“This is, like, the hugest thing I’ve ever done.”
That would be the three-dimensional metal sculpture Gulfport artist Gail Hendrickson is creating.
The sculpture was commissioned by the Mississippi Sound Maritime Historical Foundation, which is donating it to the city of Gulfport, foundation president John Harral said.
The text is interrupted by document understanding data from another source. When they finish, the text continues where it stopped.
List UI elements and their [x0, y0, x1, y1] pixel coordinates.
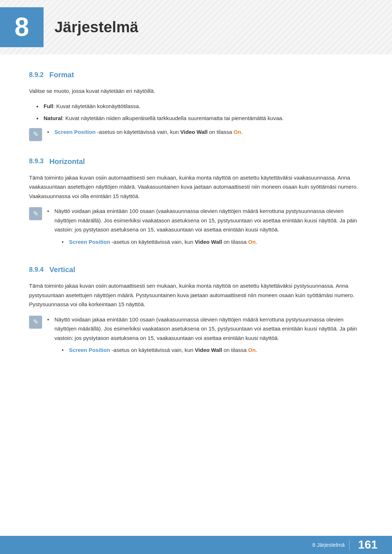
note-content: Näyttö voidaan jakaa enintään 100 osaan …: [47, 206, 363, 249]
on-label: On: [248, 239, 256, 245]
note-text-1: -asetus on käytettävissä vain, kun: [95, 129, 180, 135]
section-894-heading: 8.9.4 Vertical: [29, 264, 363, 275]
section-892-note: Screen Position -asetus on käytettävissä…: [29, 127, 363, 141]
chapter-number: 8: [0, 7, 44, 47]
video-wall-label: Video Wall: [195, 347, 222, 353]
note-bullet-list: Näyttö voidaan jakaa enintään 100 osaan …: [47, 206, 363, 246]
note-content: Näyttö voidaan jakaa enintään 100 osaan …: [47, 315, 363, 358]
chapter-header: 8 Järjestelmä: [0, 0, 392, 54]
note-icon: [29, 316, 42, 329]
list-item: Screen Position -asetus on käytettävissä…: [62, 345, 363, 355]
nested-text-2: on tilassa: [222, 239, 248, 245]
section-892-title: Format: [49, 69, 74, 81]
screen-position-label: Screen Position: [69, 347, 110, 353]
full-label: Full: [44, 103, 53, 109]
full-text: : Kuvat näytetään kokonäyttötilassa.: [53, 103, 140, 109]
note-894-text: Näyttö voidaan jakaa enintään 100 osaan …: [54, 316, 357, 341]
video-wall-label: Video Wall: [195, 239, 222, 245]
screen-position-label: Screen Position: [69, 239, 110, 245]
note-period: .: [241, 129, 242, 135]
section-893-heading: 8.9.3 Horizontal: [29, 156, 363, 167]
page-wrapper: 8 Järjestelmä 8.9.2 Format Valitse se mu…: [0, 0, 392, 554]
section-892-bullet-list: Full: Kuvat näytetään kokonäyttötilassa.…: [36, 102, 363, 123]
page-footer: 8 Järjestelmä 161: [0, 536, 392, 554]
note-icon: [29, 207, 42, 220]
section-892-heading: 8.9.2 Format: [29, 69, 363, 81]
section-892-number: 8.9.2: [29, 70, 44, 80]
section-893-title: Horizontal: [49, 156, 85, 167]
section-894-title: Vertical: [49, 264, 75, 275]
note-bullet-list: Näyttö voidaan jakaa enintään 100 osaan …: [47, 315, 363, 355]
section-894-intro: Tämä toiminto jakaa kuvan osiin automaat…: [29, 281, 363, 309]
list-item: Näyttö voidaan jakaa enintään 100 osaan …: [47, 206, 363, 246]
nested-894-text-2: on tilassa: [222, 347, 248, 353]
footer-label: 8 Järjestelmä: [312, 541, 344, 549]
section-893-number: 8.9.3: [29, 156, 44, 167]
section-893-note: Näyttö voidaan jakaa enintään 100 osaan …: [29, 206, 363, 249]
list-item: Screen Position -asetus on käytettävissä…: [62, 237, 363, 247]
list-item: Natural: Kuvat näytetään niiden alkuperä…: [36, 114, 363, 123]
nested-text-1: -asetus on käytettävissä vain, kun: [110, 239, 195, 245]
note-893-text: Näyttö voidaan jakaa enintään 100 osaan …: [54, 208, 357, 233]
note-text-2: on tilassa: [208, 129, 234, 135]
section-894-note: Näyttö voidaan jakaa enintään 100 osaan …: [29, 315, 363, 358]
footer-divider: [349, 540, 350, 550]
natural-text: : Kuvat näytetään niiden alkuperäisellä …: [62, 115, 284, 121]
footer-page-number: 161: [358, 535, 377, 554]
screen-position-label: Screen Position: [54, 129, 95, 135]
section-894-number: 8.9.4: [29, 264, 44, 275]
list-item: Screen Position -asetus on käytettävissä…: [47, 127, 363, 137]
nested-bullet-list: Screen Position -asetus on käytettävissä…: [62, 345, 363, 355]
note-content: Screen Position -asetus on käytettävissä…: [47, 127, 363, 140]
content-area: 8.9.2 Format Valitse se muoto, jossa kuv…: [0, 69, 392, 358]
nested-bullet-list: Screen Position -asetus on käytettävissä…: [62, 237, 363, 247]
on-label: On: [234, 129, 241, 135]
video-wall-label: Video Wall: [180, 129, 208, 135]
note-bullet-list: Screen Position -asetus on käytettävissä…: [47, 127, 363, 137]
section-892-intro: Valitse se muoto, jossa kuvat näytetään …: [29, 86, 363, 96]
list-item: Näyttö voidaan jakaa enintään 100 osaan …: [47, 315, 363, 355]
chapter-title: Järjestelmä: [54, 15, 138, 39]
nested-period: .: [256, 239, 257, 245]
natural-label: Natural: [44, 115, 62, 121]
nested-894-text-1: -asetus on käytettävissä vain, kun: [110, 347, 195, 353]
nested-894-period: .: [256, 347, 257, 353]
note-icon: [29, 128, 42, 141]
section-893-intro: Tämä toiminto jakaa kuvan osiin automaat…: [29, 173, 363, 201]
list-item: Full: Kuvat näytetään kokonäyttötilassa.: [36, 102, 363, 111]
on-label: On: [248, 347, 256, 353]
This is the second piece of public art the foundation is giving the city.
The sculpture is a two-mast schooner with dolphins and waves pacing it.
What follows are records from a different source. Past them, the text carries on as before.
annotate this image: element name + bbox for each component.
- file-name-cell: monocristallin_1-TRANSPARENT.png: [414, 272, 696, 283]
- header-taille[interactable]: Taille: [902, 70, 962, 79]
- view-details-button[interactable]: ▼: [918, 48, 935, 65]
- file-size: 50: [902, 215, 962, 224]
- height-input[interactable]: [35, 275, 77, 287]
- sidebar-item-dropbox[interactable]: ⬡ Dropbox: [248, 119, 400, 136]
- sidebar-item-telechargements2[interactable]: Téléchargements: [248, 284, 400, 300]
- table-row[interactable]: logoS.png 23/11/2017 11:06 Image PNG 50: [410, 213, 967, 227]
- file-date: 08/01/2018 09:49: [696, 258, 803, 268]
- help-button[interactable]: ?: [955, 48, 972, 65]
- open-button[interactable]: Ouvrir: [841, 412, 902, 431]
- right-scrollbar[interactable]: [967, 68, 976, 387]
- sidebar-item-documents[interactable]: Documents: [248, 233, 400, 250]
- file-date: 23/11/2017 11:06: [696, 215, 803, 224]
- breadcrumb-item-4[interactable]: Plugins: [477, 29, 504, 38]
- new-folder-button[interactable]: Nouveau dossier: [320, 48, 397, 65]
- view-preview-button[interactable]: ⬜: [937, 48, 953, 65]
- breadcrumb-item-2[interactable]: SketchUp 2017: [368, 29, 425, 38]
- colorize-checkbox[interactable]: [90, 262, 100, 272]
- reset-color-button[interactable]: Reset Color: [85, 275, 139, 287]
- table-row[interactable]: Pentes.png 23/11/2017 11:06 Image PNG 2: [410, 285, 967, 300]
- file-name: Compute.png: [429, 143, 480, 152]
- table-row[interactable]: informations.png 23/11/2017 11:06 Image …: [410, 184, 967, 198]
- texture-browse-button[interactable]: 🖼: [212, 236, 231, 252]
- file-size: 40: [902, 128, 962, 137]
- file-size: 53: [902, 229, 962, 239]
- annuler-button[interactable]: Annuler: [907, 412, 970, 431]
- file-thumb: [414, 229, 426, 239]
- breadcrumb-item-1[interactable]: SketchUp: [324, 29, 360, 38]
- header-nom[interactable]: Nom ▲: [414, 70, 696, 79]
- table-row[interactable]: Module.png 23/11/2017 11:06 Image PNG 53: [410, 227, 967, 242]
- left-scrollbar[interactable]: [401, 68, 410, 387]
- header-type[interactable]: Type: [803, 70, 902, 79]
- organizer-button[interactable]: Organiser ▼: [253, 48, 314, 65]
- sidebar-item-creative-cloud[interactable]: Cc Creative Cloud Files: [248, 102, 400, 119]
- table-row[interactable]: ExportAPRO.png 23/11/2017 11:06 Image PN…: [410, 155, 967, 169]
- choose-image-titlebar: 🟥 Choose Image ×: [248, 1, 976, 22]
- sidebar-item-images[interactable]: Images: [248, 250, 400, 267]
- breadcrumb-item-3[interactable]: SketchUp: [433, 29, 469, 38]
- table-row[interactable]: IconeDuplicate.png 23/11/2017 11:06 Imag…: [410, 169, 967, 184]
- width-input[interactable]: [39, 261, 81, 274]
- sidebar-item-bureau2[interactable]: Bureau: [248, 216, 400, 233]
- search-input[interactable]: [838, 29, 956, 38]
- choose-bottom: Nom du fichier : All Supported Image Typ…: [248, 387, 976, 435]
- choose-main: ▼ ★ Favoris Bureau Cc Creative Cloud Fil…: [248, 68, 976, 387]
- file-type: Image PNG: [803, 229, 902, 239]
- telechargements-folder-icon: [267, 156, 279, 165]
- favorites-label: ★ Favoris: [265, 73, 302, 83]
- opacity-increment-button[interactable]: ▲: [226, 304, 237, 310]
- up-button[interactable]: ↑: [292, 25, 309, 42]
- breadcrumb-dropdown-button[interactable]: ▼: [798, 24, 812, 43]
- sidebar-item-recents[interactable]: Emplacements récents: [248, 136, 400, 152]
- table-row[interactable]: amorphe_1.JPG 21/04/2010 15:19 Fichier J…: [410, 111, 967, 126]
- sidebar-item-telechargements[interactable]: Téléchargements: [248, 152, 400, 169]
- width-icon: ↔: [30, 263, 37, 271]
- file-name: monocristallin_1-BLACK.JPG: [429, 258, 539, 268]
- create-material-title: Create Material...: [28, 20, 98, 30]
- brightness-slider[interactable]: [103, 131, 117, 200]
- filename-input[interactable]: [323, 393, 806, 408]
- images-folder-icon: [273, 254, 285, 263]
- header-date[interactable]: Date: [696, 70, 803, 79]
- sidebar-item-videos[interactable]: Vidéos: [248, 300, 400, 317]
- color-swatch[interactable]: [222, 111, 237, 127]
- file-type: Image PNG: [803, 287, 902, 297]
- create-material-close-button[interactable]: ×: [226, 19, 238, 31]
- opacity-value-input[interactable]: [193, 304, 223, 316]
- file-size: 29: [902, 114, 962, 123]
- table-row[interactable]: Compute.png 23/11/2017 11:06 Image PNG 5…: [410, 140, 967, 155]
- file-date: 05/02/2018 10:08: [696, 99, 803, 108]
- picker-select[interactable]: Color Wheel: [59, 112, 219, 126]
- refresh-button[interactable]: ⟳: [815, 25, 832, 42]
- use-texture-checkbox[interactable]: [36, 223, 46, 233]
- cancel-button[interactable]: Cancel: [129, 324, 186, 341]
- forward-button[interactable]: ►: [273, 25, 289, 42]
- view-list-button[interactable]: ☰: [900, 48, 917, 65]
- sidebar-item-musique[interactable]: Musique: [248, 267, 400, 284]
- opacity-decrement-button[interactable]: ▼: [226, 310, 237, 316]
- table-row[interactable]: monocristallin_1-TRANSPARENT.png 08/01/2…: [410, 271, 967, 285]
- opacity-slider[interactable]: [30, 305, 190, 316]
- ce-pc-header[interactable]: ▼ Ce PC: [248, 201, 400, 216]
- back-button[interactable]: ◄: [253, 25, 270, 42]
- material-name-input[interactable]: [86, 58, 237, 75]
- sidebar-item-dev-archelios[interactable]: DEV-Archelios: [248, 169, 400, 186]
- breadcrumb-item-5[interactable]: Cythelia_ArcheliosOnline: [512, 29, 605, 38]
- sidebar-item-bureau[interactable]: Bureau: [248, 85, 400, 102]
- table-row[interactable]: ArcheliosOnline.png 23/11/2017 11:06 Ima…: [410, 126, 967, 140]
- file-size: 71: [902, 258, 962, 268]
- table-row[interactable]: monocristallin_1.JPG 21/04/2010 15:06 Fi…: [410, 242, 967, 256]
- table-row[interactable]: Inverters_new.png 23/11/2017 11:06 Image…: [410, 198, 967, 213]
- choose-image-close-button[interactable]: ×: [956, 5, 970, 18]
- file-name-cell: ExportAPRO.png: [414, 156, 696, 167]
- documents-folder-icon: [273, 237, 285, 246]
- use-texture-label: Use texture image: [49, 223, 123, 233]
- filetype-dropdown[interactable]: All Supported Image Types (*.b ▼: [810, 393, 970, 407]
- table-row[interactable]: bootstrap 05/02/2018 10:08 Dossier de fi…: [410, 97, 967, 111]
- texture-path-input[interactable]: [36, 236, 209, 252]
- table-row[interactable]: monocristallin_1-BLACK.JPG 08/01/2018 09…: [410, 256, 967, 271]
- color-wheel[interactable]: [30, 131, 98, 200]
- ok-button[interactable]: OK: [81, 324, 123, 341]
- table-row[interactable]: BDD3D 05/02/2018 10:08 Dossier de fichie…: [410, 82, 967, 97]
“The masts are 12 feet total,” Hendrickson said. “With the dolphins, it’s 23 feet long.” She’s planning to have the sculpture ready for the state’s bicentennial celebration at Centennial Park, March 31 and April 1.
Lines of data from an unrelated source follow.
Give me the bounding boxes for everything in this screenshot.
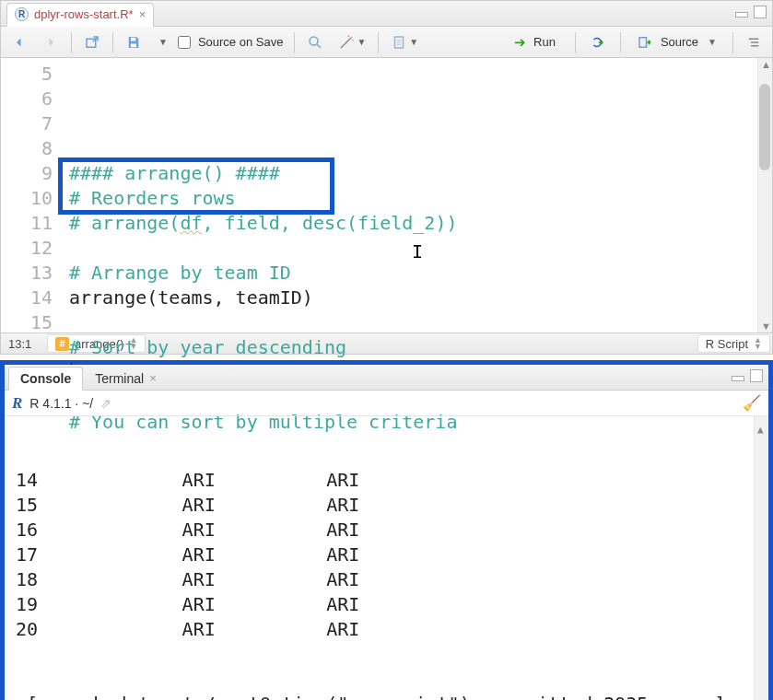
rerun-icon bbox=[588, 34, 608, 51]
code-line[interactable]: # Reorders rows bbox=[69, 186, 772, 211]
source-icon bbox=[637, 34, 653, 51]
save-dropdown[interactable]: ▼ bbox=[152, 30, 172, 54]
console-version: R 4.1.1 · ~/ bbox=[29, 396, 93, 411]
maximize-pane-icon[interactable] bbox=[754, 6, 767, 18]
line-number-gutter: 56789101112131415 bbox=[1, 58, 62, 332]
code-editor[interactable]: 56789101112131415 I #### arrange() #####… bbox=[1, 58, 772, 332]
source-button[interactable]: Source ▼ bbox=[628, 30, 725, 54]
notebook-icon bbox=[391, 34, 407, 51]
editor-tabstrip: R dplyr-rows-start.R* × bbox=[1, 1, 772, 27]
console-row: 15 ARI ARI bbox=[16, 493, 767, 518]
code-line[interactable]: # arrange(df, field, desc(field_2)) bbox=[69, 211, 772, 236]
file-tab[interactable]: R dplyr-rows-start.R* × bbox=[6, 3, 154, 27]
find-button[interactable] bbox=[302, 30, 328, 54]
console-row: 16 ARI ARI bbox=[16, 518, 767, 542]
outline-icon bbox=[745, 34, 762, 51]
tab-label: Terminal bbox=[95, 371, 144, 386]
svg-rect-11 bbox=[639, 37, 647, 47]
tab-label: Console bbox=[20, 371, 71, 386]
source-on-save-toggle[interactable]: Source on Save bbox=[178, 35, 287, 49]
svg-point-4 bbox=[351, 36, 353, 38]
scroll-up-icon[interactable]: ▲ bbox=[761, 59, 771, 70]
cursor-position: 13:1 bbox=[3, 337, 47, 351]
console-tab[interactable]: Console bbox=[8, 367, 83, 391]
scroll-up-icon[interactable]: ▲ bbox=[757, 417, 764, 442]
search-icon bbox=[307, 34, 323, 51]
console-pane: ConsoleTerminal× R R 4.1.1 · ~/ ⇗ 🧹 14 A… bbox=[0, 360, 773, 700]
code-line[interactable]: arrange(teams, teamID) bbox=[69, 286, 772, 310]
code-line[interactable]: # Sort by year descending bbox=[69, 335, 772, 360]
line-number: 8 bbox=[1, 136, 53, 161]
popout-icon bbox=[84, 34, 100, 51]
line-number: 10 bbox=[1, 186, 53, 211]
code-line[interactable] bbox=[69, 310, 772, 335]
svg-rect-2 bbox=[131, 43, 136, 47]
line-number: 5 bbox=[1, 62, 53, 87]
line-number: 11 bbox=[1, 211, 53, 236]
svg-point-3 bbox=[310, 37, 318, 45]
forward-button[interactable] bbox=[38, 30, 64, 54]
save-icon bbox=[125, 34, 142, 51]
console-output[interactable]: 14 ARI ARI15 ARI ARI16 ARI ARI17 ARI ARI… bbox=[5, 416, 768, 700]
console-row: 14 ARI ARI bbox=[16, 468, 767, 493]
run-button[interactable]: ➔ Run bbox=[506, 30, 568, 54]
pane-window-buttons bbox=[735, 6, 767, 18]
source-label: Source bbox=[657, 35, 702, 49]
code-tools-button[interactable]: ▼ bbox=[334, 30, 370, 54]
console-row: 20 ARI ARI bbox=[16, 617, 767, 642]
svg-point-6 bbox=[352, 40, 354, 41]
wand-icon bbox=[338, 34, 355, 51]
section-icon: # bbox=[55, 337, 69, 351]
line-number: 15 bbox=[1, 310, 53, 335]
console-window-buttons bbox=[732, 369, 763, 382]
line-number: 6 bbox=[1, 87, 53, 111]
scroll-down-icon[interactable]: ▼ bbox=[761, 321, 771, 332]
console-row: 19 ARI ARI bbox=[16, 592, 767, 617]
svg-rect-1 bbox=[131, 37, 135, 41]
editor-scroll-thumb[interactable] bbox=[759, 84, 770, 170]
outline-button[interactable] bbox=[741, 30, 767, 54]
source-on-save-label: Source on Save bbox=[194, 35, 287, 49]
svg-point-5 bbox=[348, 35, 350, 37]
share-icon[interactable]: ⇗ bbox=[100, 396, 111, 411]
minimize-pane-icon[interactable] bbox=[735, 12, 748, 18]
run-arrow-icon: ➔ bbox=[514, 34, 526, 51]
code-line[interactable]: # Arrange by team ID bbox=[69, 261, 772, 286]
terminal-tab[interactable]: Terminal× bbox=[83, 367, 169, 391]
source-on-save-checkbox[interactable] bbox=[178, 36, 191, 49]
arrow-left-icon bbox=[11, 34, 28, 51]
file-tab-label: dplyr-rows-start.R* bbox=[34, 7, 134, 21]
compile-report-button[interactable]: ▼ bbox=[386, 30, 423, 54]
save-button[interactable] bbox=[121, 30, 146, 54]
minimize-pane-icon[interactable] bbox=[732, 376, 744, 381]
r-file-icon: R bbox=[15, 7, 29, 21]
close-icon[interactable]: × bbox=[149, 371, 157, 385]
editor-pane: R dplyr-rows-start.R* × ▼ bbox=[0, 0, 773, 355]
run-label: Run bbox=[530, 35, 559, 49]
console-row: 18 ARI ARI bbox=[16, 567, 767, 592]
editor-scrollbar[interactable]: ▲ ▼ bbox=[757, 58, 772, 332]
console-info-bar: R R 4.1.1 · ~/ ⇗ 🧹 bbox=[5, 391, 768, 416]
rerun-button[interactable] bbox=[583, 30, 613, 54]
console-tabstrip: ConsoleTerminal× bbox=[5, 365, 768, 391]
editor-toolbar: ▼ Source on Save ▼ ▼ ➔ Run bbox=[1, 27, 772, 58]
arrow-right-icon bbox=[42, 34, 59, 51]
line-number: 7 bbox=[1, 111, 53, 136]
text-cursor-icon: I bbox=[412, 242, 423, 261]
console-footer-line: [ reached 'max' / getOption("max.print")… bbox=[16, 692, 744, 700]
code-area[interactable]: I #### arrange() ##### Reorders rows# ar… bbox=[62, 58, 772, 332]
line-number: 13 bbox=[1, 261, 53, 286]
show-in-new-window-button[interactable] bbox=[79, 30, 105, 54]
clear-console-icon[interactable]: 🧹 bbox=[743, 394, 761, 412]
console-row: 17 ARI ARI bbox=[16, 542, 767, 567]
maximize-pane-icon[interactable] bbox=[750, 369, 763, 382]
line-number: 14 bbox=[1, 286, 53, 310]
close-icon[interactable]: × bbox=[139, 7, 146, 21]
line-number: 9 bbox=[1, 161, 53, 186]
line-number: 12 bbox=[1, 236, 53, 261]
code-line[interactable]: #### arrange() #### bbox=[69, 161, 772, 186]
back-button[interactable] bbox=[6, 30, 32, 54]
r-logo-icon: R bbox=[12, 394, 22, 413]
console-scrollbar[interactable]: ▲ ▼ bbox=[754, 416, 768, 700]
“It’ll be ready for display at the bicentennial party,” Harral said. “Gail will have a demonstration of cutting the steel there.
“We’ve invited Gulfport’s first lady (Paula Hewes) to break a bottle of champagne on the boat to christen it.”
The foundation would like to see the sculpture have a permanent home on the grounds of the Mississippi Aquarium.
“We have two years in the interim, so there needs to be a temporary location,” Harral said. “One possible place is in front of the old library, and another is maybe Jones Park. As large as it is, it needs a large area. It’s the city’s decision, but those are two good locations.”
Hendrickson was inspired by the Biloxi schooners built of necessity at the turn of the 20th century on the Mississippi Coast. After a hurricane in the 1890s destroyed most of the Coast’s original fishing schooner fleet, local builders designed a schooner adapted to the shallower waters of the Sound, as well as bayous and lakes.
She showed two boat designs to the group, who “loved the schooner.”
“I asked them, ‘How big do you want it? Eight feet?’” she said. “They said, ‘How about 12?’” Henrickson used software to increase the scale, incorporating a bit of engineering into her work as an artist.
She also has taken the Coast’s weather into consideration. The masts will pivot on a 1-inch bolt, allowing them to move ever so slightly in normal winds .“The masts will fold down for a hurricane,” she said.
Right now, she’s cutting the steel pieces on sunny days. After all, this is an outdoor art project.
“This is almost like a dress pattern laid out on fabric,” she said. Indeed, sturdy plastic pattern pieces were laid on the steel to mark the lines. From there, Hendrickson cuts each piece of the sheet metal with an acetylene torch. The pieces are very heavy, so assistant Eric Wiseman helps with heavy lifting and keeping project supplies handy and in stock. A large bucket of water sits underneath in case any sparks flying from the torch should decide to go awry.
“Most people know the crabs I do,” she said, referring to her painted works featuring crabs, crawfish and other critters. “(Working at this scale) is a lot easier. There’s room for error. With a smaller piece, there’s no room for error.”
Hendrickson is adding a couple of touches sailors will appreciate.
“On the front, ‘Gulfport’ will be spelled out in nautical flags, and on the back, ‘One Coast’ will be spelled out in flags,” she said.